Exercise goal:
Whichever lines of the material contain "MANDT", copy each of them.
>>
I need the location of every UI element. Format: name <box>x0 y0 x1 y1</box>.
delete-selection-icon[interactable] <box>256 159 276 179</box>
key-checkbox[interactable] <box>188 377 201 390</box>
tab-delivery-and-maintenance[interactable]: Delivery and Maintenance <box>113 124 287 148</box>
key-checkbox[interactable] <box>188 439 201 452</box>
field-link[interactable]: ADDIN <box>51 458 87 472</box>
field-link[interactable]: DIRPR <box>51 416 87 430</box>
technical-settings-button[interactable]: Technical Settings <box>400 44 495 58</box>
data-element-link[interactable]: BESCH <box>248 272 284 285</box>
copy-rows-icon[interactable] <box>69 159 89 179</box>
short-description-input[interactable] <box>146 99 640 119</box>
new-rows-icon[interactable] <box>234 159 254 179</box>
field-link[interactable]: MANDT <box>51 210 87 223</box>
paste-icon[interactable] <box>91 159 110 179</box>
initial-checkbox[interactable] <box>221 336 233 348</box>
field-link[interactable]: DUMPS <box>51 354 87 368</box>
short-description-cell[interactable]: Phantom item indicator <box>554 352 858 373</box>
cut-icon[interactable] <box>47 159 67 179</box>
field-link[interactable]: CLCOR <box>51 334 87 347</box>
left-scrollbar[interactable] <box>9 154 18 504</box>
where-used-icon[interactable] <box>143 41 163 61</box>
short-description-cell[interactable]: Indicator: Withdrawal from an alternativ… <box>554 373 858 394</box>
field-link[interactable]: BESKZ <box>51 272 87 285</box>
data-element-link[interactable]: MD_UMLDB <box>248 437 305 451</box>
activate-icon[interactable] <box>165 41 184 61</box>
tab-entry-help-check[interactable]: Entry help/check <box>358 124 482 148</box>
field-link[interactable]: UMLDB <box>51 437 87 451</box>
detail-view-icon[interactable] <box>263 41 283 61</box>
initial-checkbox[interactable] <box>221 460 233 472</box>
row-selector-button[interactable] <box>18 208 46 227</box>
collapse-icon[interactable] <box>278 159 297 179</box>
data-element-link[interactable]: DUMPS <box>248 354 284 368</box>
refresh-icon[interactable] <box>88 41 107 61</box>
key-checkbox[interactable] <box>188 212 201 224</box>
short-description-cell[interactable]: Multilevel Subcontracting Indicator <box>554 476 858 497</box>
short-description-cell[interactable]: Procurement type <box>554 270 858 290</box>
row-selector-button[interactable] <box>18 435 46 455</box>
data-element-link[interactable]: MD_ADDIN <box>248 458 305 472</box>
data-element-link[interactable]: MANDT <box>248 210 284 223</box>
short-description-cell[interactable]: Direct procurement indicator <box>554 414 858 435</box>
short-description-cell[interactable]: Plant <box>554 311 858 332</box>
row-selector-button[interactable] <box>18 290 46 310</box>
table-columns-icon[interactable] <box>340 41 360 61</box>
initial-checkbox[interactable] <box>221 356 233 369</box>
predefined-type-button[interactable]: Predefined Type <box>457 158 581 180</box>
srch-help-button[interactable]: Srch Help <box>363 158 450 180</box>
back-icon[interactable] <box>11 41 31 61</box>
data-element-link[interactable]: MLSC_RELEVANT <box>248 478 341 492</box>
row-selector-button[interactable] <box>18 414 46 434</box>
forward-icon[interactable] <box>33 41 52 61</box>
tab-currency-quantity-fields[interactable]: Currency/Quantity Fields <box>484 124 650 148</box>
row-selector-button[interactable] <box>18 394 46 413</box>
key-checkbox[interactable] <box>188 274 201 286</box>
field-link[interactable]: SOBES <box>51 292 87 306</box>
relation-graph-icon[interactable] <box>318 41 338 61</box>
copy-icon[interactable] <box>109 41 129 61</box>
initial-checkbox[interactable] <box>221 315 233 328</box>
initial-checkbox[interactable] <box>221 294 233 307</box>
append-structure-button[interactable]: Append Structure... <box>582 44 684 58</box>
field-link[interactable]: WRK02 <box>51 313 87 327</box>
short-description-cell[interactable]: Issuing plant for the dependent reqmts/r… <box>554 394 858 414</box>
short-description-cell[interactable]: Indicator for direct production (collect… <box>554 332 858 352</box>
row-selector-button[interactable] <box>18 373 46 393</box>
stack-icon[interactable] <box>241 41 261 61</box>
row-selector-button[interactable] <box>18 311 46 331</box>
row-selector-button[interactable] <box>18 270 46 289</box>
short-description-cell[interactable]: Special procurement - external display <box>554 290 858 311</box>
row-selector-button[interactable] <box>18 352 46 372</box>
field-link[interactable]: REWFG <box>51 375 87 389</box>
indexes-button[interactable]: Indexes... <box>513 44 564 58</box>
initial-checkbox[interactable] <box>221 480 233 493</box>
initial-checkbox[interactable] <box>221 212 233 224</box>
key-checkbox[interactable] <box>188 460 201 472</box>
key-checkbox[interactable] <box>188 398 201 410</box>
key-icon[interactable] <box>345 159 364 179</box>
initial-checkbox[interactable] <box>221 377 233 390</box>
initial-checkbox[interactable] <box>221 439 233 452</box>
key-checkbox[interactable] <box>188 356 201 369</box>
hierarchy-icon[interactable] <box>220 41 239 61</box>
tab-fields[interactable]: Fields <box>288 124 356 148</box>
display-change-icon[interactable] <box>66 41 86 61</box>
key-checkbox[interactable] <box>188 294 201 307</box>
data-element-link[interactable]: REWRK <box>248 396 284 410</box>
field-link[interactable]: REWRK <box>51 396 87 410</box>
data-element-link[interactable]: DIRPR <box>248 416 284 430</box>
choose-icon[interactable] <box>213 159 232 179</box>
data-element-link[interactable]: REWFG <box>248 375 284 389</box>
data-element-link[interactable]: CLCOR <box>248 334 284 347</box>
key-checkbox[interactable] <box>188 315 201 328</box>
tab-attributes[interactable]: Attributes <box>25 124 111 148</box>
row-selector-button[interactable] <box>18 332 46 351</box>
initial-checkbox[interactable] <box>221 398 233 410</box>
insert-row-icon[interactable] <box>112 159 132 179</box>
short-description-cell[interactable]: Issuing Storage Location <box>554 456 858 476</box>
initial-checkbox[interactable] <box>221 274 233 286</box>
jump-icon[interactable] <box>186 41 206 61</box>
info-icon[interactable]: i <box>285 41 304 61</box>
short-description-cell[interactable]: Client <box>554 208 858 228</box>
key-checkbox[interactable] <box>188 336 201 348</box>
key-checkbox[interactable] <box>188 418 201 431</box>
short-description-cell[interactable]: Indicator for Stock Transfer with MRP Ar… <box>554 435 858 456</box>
<<
Task response:
field-link[interactable]: MANDT <box>51 210 87 223</box>
data-element-link[interactable]: MANDT <box>248 210 284 223</box>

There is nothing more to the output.